Genetic Hearing Loss FAQ

Why does my child have hearing loss?

Hearing science professionals estimate that 1 baby in 300 is born with some degree of hearing loss.

The cause of your child's hearing loss will be one of the following:

  1. Genetic – 50% of cases
  2. Non-genetic due to illness or trauma – 25% of cases
  3. Unknown – 25% of cases

In approximately 70% of cases of genetic hearing loss, the cause is autosomal recessive. About 12 babies per 10,000 have a recessive cause of their hearing loss. Congenital hearing loss (hearing loss present at birth) that is due to one of the many recessive genes is twice as common as Cystic Fibrosis, another recessive genetic condition.

Autosomal recessive inheritance means that:

  • Both parents are carriers of a gene that causes recessive hearing loss
  • There are many different genes in many different locations that may cause genetic hearing loss. A parent may carry one of the recessive genes responsible for deafness while the other copy of that same gene is normal. Because each parent has only one recessive gene that can cause hearing loss, both parents can hear normally.
  • If each parent passed on one copy of the mutated recessive gene, then the child would receive two mutated recessive genes (one from each parent). That is the cause of the recessive hearing loss.

In approximately 15% of cases of genetic hearing loss the cause is autosomal dominant. This means:

  • Only one copy of the mutated gene is sufficient to cause hearing loss. Therefore the parent (carrier) will have some degree of hearing loss. If the parent carrying the autosomal dominant gene also has other physical issues the hearing loss is called "syndromic". If only hearing loss is noted, it is referred to as "non-syndromic".
  • The parent with the dominant gene may pass that gene for hearing loss on to the child.

The remaining cases of genetic hearing loss include other forms of inheritance.

Why is my child being referred for Genetic Testing?

Genetic testing may determine whether your child's hearing loss is due to non-genetic causes or due to changes on a gene resulting in hearing loss. From this information, professionals can calculate the likelihood that other children in your family may also have a hearing loss due to the same cause. A full genetic evaluation will also determine if there are other health conditions that should also be addressed.

What does this mean for my child?

In general, why your child has a hearing loss does not affect how your child will be educated. Management of your child's hearing loss will be based upon the specific characteristics of your child and his or her communication needs. The findings from a genetic evaluation may be relevant for your child's medical care.

What is the likelihood that this will happen again with other children in my family?

If the cause of your child's hearing loss is an autosomal recessivegene, then the likelihood that this will happen in another child (assuming the same partner) is 1 in 4 (25%). If the cause of your child's hearing loss is an autosomal dominant gene, then the likelihood that this will happen in another child (assuming the same partner) is 1 in 2 (50%).

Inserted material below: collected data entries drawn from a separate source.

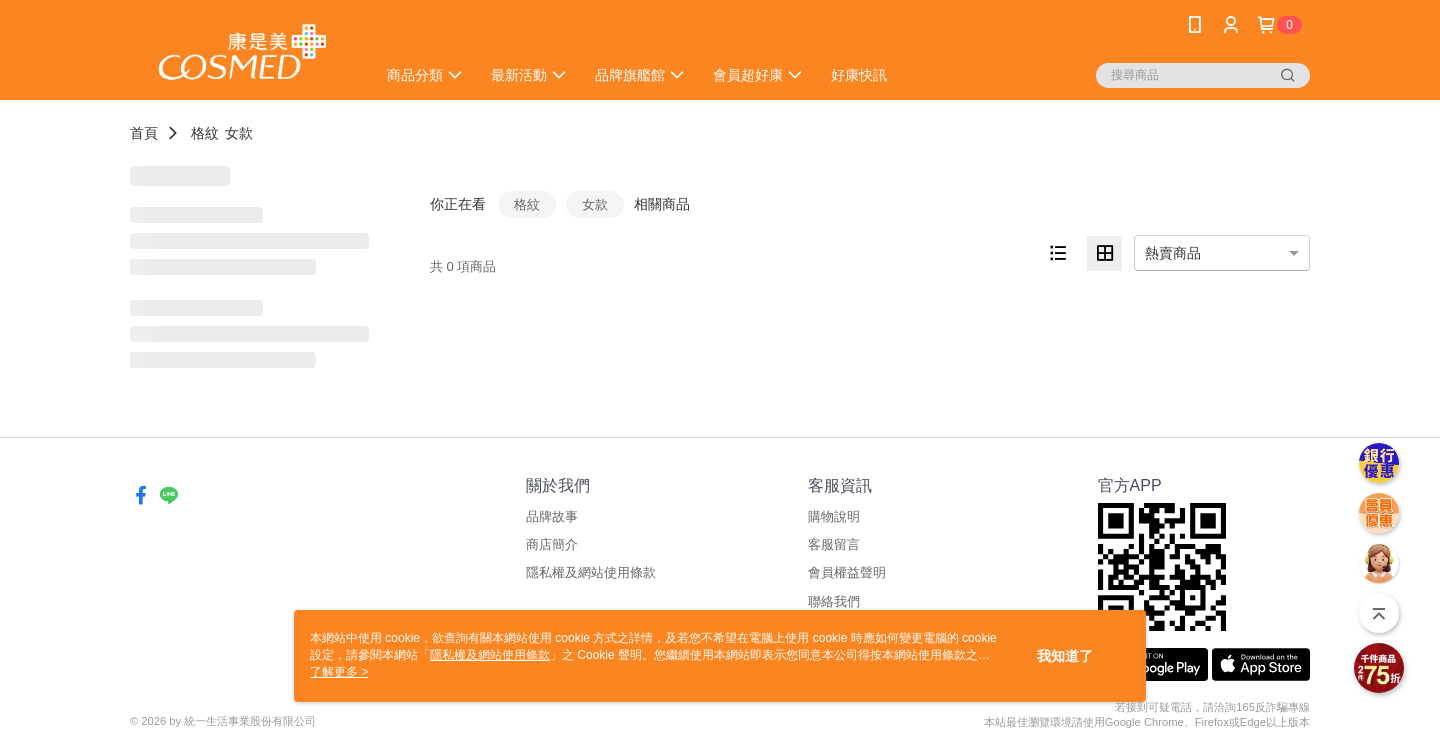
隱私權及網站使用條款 (591, 572)
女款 (239, 133)
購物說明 (834, 516)
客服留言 (834, 544)
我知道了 (1065, 656)
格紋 (205, 133)
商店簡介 (552, 544)
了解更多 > (339, 672)
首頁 (144, 133)
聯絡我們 (834, 601)
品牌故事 (552, 516)
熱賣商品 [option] (1173, 253)
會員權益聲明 (847, 572)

Should I have my other children tested?

If it is determined that you and your partner carry the silent (recessive) gene which causes a hearing loss, then each of the unaffected children resulting with that partner have a 1 in 3 (66%) chance of also carrying the mutated gene, but not having hearing loss.

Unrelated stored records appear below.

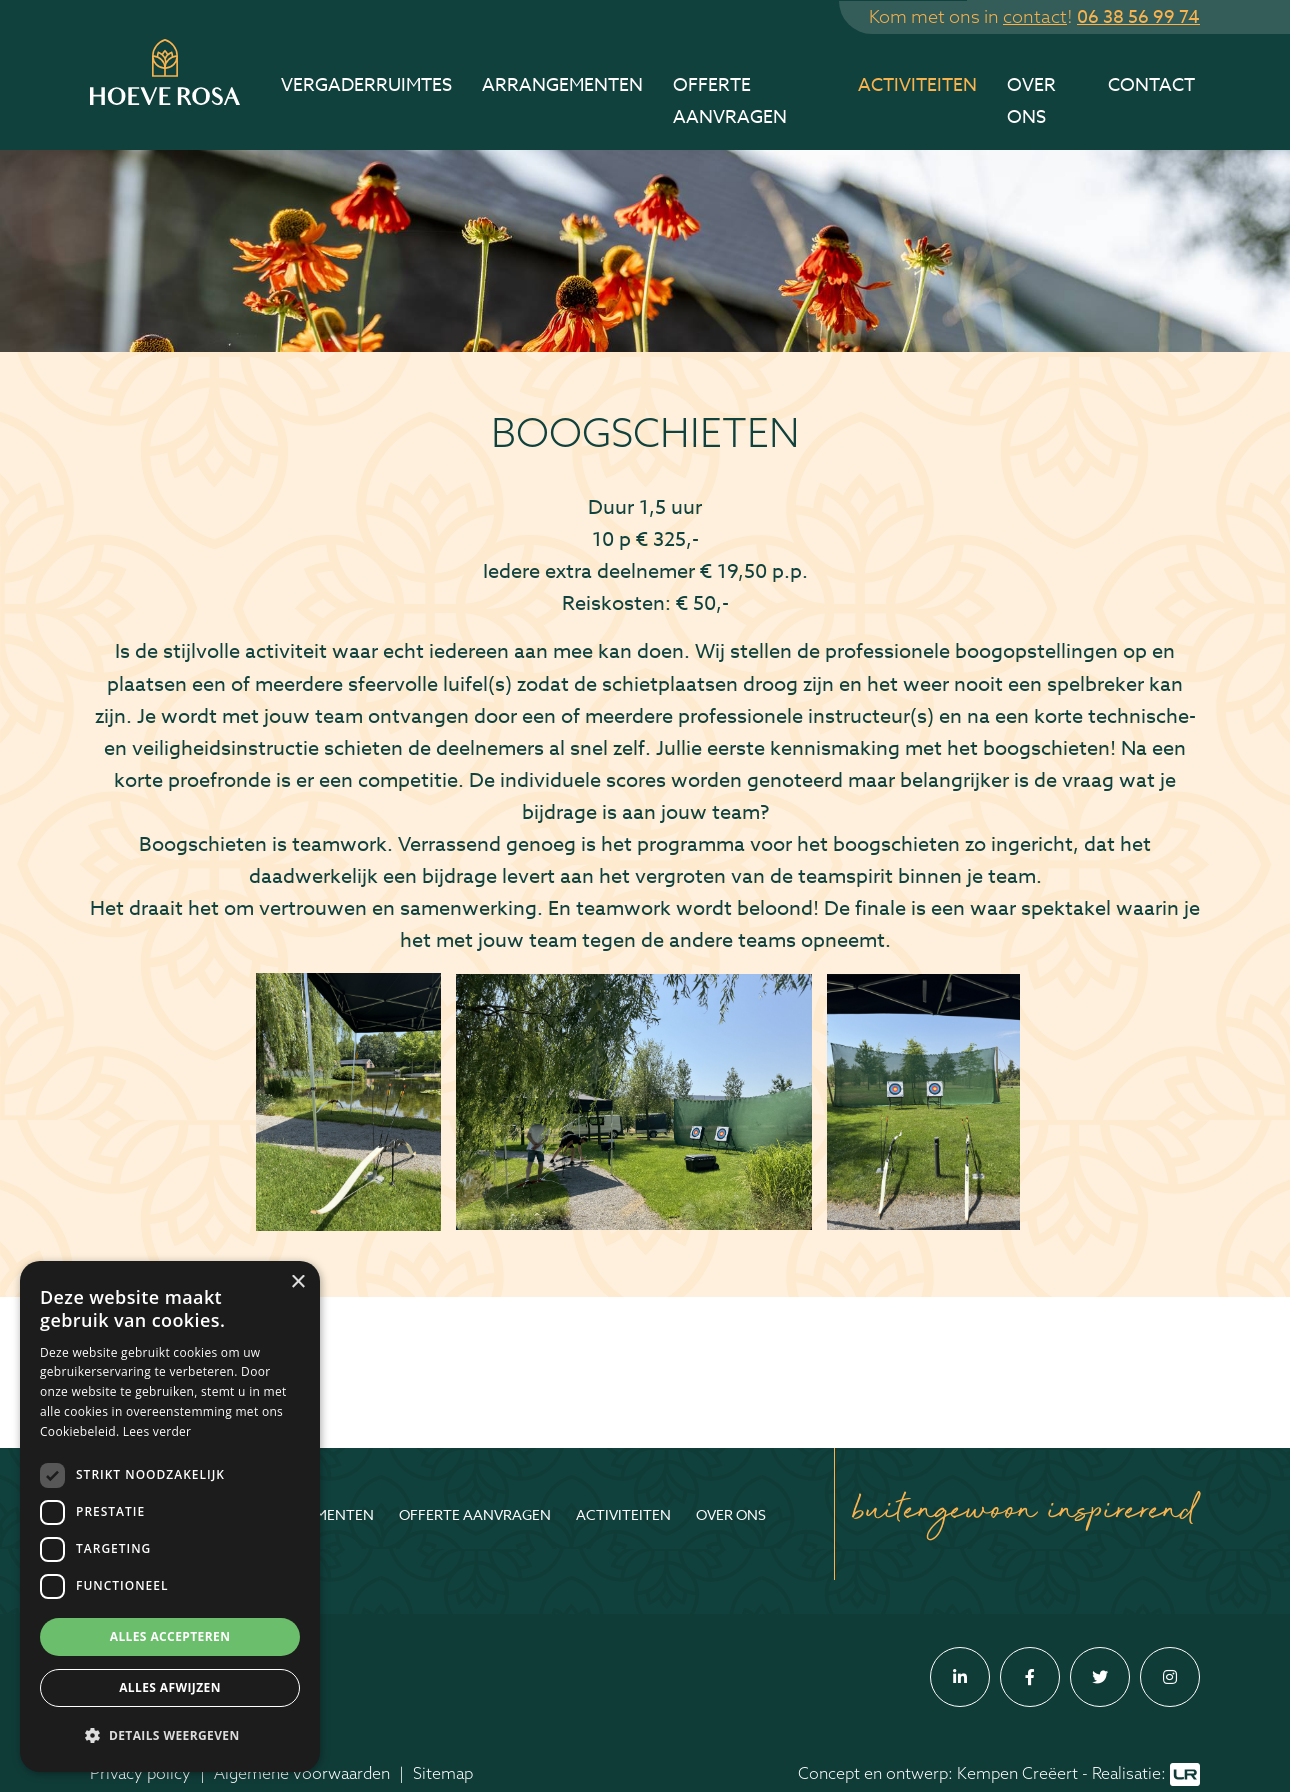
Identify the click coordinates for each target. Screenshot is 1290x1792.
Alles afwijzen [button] (170, 1687)
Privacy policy (140, 1773)
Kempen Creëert (1017, 1773)
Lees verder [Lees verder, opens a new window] (157, 1431)
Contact (1151, 85)
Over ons (1031, 101)
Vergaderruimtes (366, 85)
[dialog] (170, 1516)
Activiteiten (917, 85)
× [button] (297, 1282)
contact (1035, 16)
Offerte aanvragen (730, 101)
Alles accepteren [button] (170, 1636)
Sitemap (443, 1773)
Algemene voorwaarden (302, 1773)
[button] (170, 1736)
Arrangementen (562, 85)
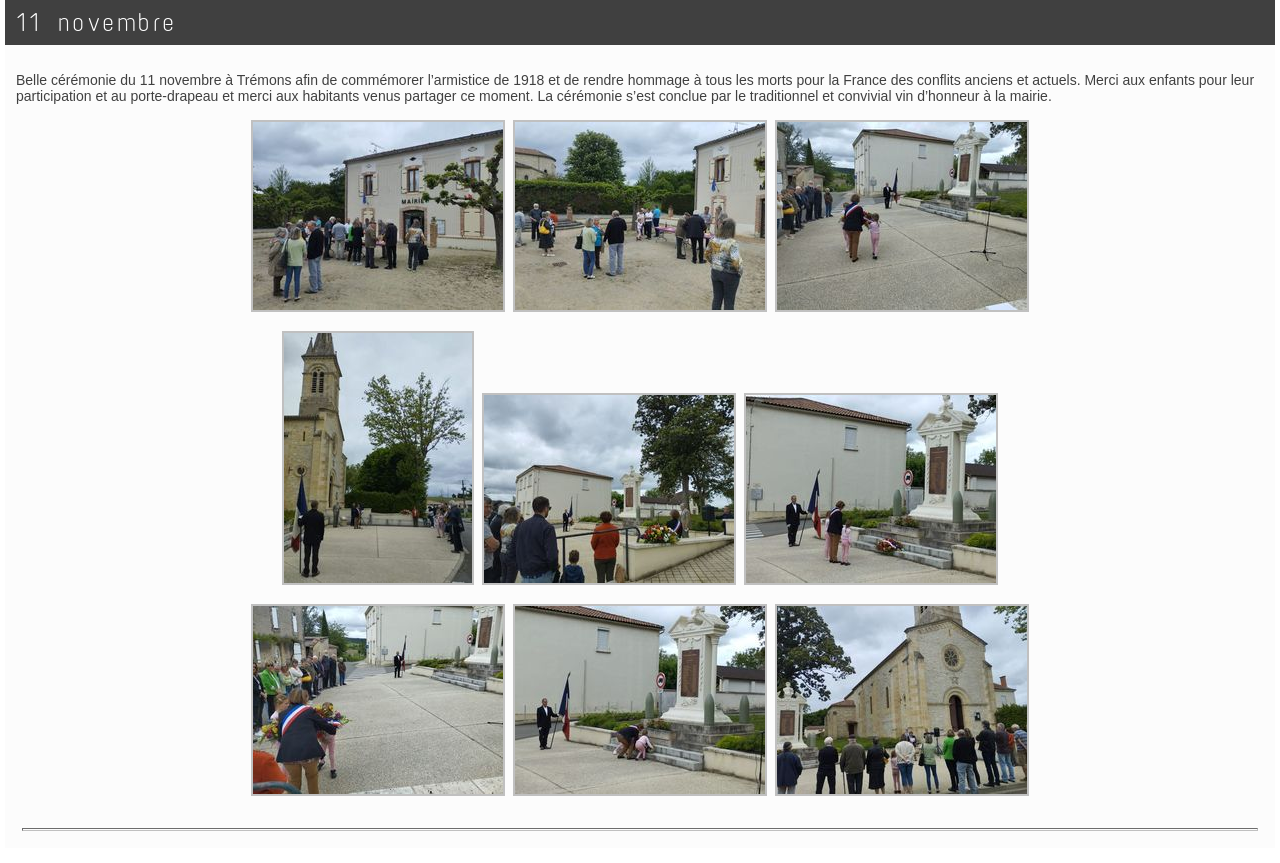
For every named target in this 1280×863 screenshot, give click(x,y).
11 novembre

Whether or not your unaffected children should be tested to determine if they also carry the deafness gene is a matter of choice. Your unaffected children may want to know their own gene carrier status so they would know whether to have their partners tested to determine if their children (your grandchildren) have a chance of having hearing loss due to this gene.

  • There is a 2 in 3 chance that unaffected siblings (brothers and sisters) of a child with recessive hearing loss carry the hearing loss gene (like you and your partner).
  • If this is the case, then their partner could be tested to determine if they are also a carrier. If that partner is also a carrier of the same gene, then each of their children would have a 1 in 4 (25%) chance of having the same genetic hearing loss.
  • If that partner does not carry the mutated gene, then all of their children would be unaffected, although each child would have a 50% chance of carrying the hearing loss gene.
  • There is a 1 in 3 chance that unaffected siblings do not carry the recessive hearing loss gene. If this is the case, there is virtually no chance of having a child with a hearing loss due to this gene.

Is this something that I need to be concerned about in my other relatives?

If you and your partner carry a recessive gene, then at least one of your parents and one of your partner's parents also carry the gene. This means that each of your brothers and sisters has a 50% chance of carrying the same gene.

How much does genetic testing cost?

The monetary costs of a genetic evaluation and medical tests are generally covered by your health insurance. Families should always check with their health insurance carrier to determine if genetic and medical tests are covered under their particular plan.